Re: Any Pro*C/C++ users out there?
Date: Sun, 6 Sep 2009 10:32:28 -0700 (PDT)
On Sep 6, 11:03 am, John Hurley <johnbhur..._at_sbcglobal.net> wrote:
> On Sep 6, 10:04 am, Ramon F Herrera <ra..._at_conexus.net> wrote:
> > I will have more questions and comments about the precompiler, as I
> > claim that it provides the fastest possible access to Oracle, compared
> > with alternatives such as Java or PL/SQL.
> Have fun ... I think the point is that depending on what you can do
> with C ... you can write some fast running programs against an oracle
> You will have to do apples to apples comparisons in the types of
> processing you do in plsql versus c of course.
> It would be real nice to have some benchmarked samples > for test cases of C versus plsql versus java!
Perhaps my scenario is specific to me, but you don't need any benchmarks to measure the following kind of performance differential.
In one of my main applications, I had a large number of very similar (let's say identical) tables. Such tables, for policy reasons could not be combined into a big one.
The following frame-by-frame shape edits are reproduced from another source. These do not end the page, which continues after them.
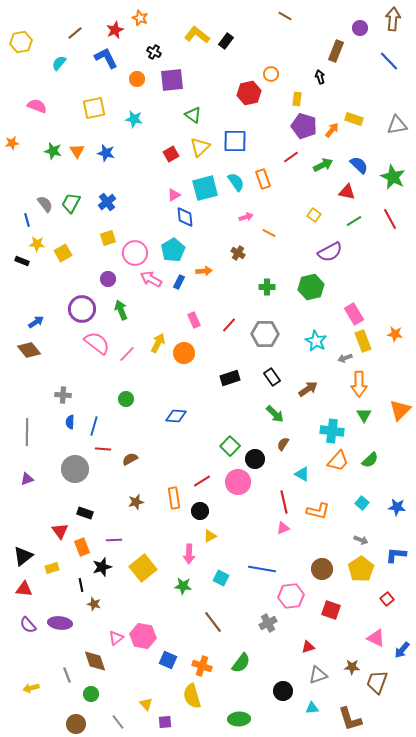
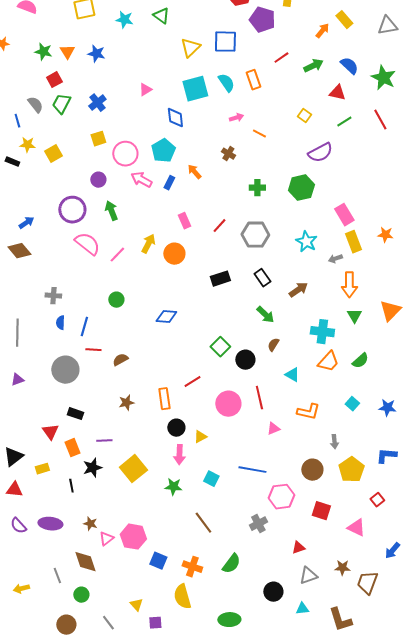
green triangle: (193, 115) -> (161, 16), moved
yellow rectangle: (354, 119) -> (344, 20), turned 30
purple pentagon: (304, 126) -> (262, 20), moved
red square: (171, 154) -> (54, 80), moved
pink triangle: (174, 195) -> (145, 90), moved
orange arrow: (204, 271) -> (194, 172), turned -126
pink circle: (238, 482) -> (228, 404), moved
red line: (284, 502) -> (259, 398), moved
black circle: (200, 511) -> (176, 428), moved
gray arrow: (361, 540) -> (334, 442), moved, turned 64
brown star: (94, 604) -> (90, 524), moved
pink triangle: (376, 638) -> (356, 528), moved

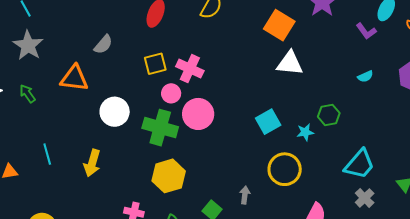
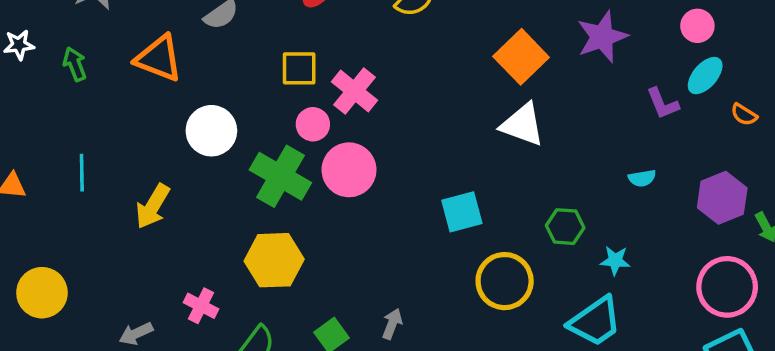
cyan star: (305, 132) -> (615, 260), moved
yellow circle: (285, 169) -> (505, 281), moved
My application was like this:
for table = client1 ... client1000
Retrieve stuff from table
The above can be coded in two ways:
(1) The whole thing (external loop and actual SQL access) is coded in PL/SQL (2) The external loop can be written in an efficient and fast language such as C/C++ and the inner SQL access in "EXEC SQL" (aka Pro*C/C++).
The fundamental problem in my case is that Oracle doesn't like it too much when the table name is a variable, it seems.
In any event, my latest approach (2) is orders of magnitude faster that my old, discarded approach based on pure PL/SQL (stored procedures).
Your mileage may vary, of course.
As far as Java (one of my favorite all-time languages! - Have several Java programs that I would never port) there is no way it can even approach the performance of a native language.